Smith won’t appeal to general electorate with Sovereignty Act, provincial pension plan or police service
Smith won’t appeal to general electorate with Sovereignty Act, provincial pension plan or police service

United Conservative Party leader Danielle Smith says she has no plans to campaign on a provincial police service or an Alberta pension plan. She also won’t tout her now-passed Alberta Sovereignty Act, a pinnacle campaign promise during the leadership campaign just months ago. 

Smith made the comments on Global News’ morning show on Friday, five days into a two-horse race between the Alberta NDP and the UCP with both parties focusing efforts on battleground Calgary. 

Smith pointed to other policies her party is putting forward; that includes $10-a-day daycare and her government’s work on addressing the health care crisis which is plagued by long wait times for a family doctor, at walk-in clinics and emergency rooms, as well as a surgical backlog. 

“They’re not in our campaign because I think we’ve got so many things that we have done that we’re excited about,” she said. 

Smith’s Sovereignty Act passed in December, just ten days after being tabled.
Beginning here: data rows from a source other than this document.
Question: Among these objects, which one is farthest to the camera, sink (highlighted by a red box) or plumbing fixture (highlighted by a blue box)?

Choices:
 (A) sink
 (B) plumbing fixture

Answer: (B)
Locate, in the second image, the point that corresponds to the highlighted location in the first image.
It was pitched to voters during the leadership race as a means to bar federal legislation deemed harmful to the province and its interests, but Smith has so far declined to use it. 
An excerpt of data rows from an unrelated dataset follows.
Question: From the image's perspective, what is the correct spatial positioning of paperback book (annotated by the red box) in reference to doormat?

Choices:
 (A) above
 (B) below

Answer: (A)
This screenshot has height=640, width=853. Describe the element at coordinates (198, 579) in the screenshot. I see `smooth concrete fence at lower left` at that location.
Smith told Global that a provincial police service and pension can be revisited after the election.

“We have said that we’re going to do consultation on a number of these issues,” she explained. 

In November, Smith told Public Safety and Emergency Services Minister Mike Ellis to work with Justice Minister Tyler Shandro to launch an Alberta Police Service. She instructed Shandro to “finalize a decision” on the matter, but included no timelines. 

The UCP included no money for a provincial service in its February budget, but instead offered cities funding to remove the RCMP and set up a local force.

Smith’s calls for a provincial police service and an Alberta pension were popular with her conservative base during the UCP leadership race, but she’ll need to attract moderate voters in Calgary’s swing ridings to win a strong majority government. 

A recent Leger poll found that 58% of Albertans disagree with replacing the RCMP in communities it currently services, compared to 21% who support the idea.

On Thursday, Alberta NDP leader Rachel Notley said she’s seeking to attract “conservative” voters who aren’t sold on Danielle Smith. 

“You have every right to be concerned about the positions that my opponent has taken on a number of fronts,” she said. 

That call came after weeks of Notley banning conservative media outlets from NDP media availabilities.

Voters will head to the polls on May 29.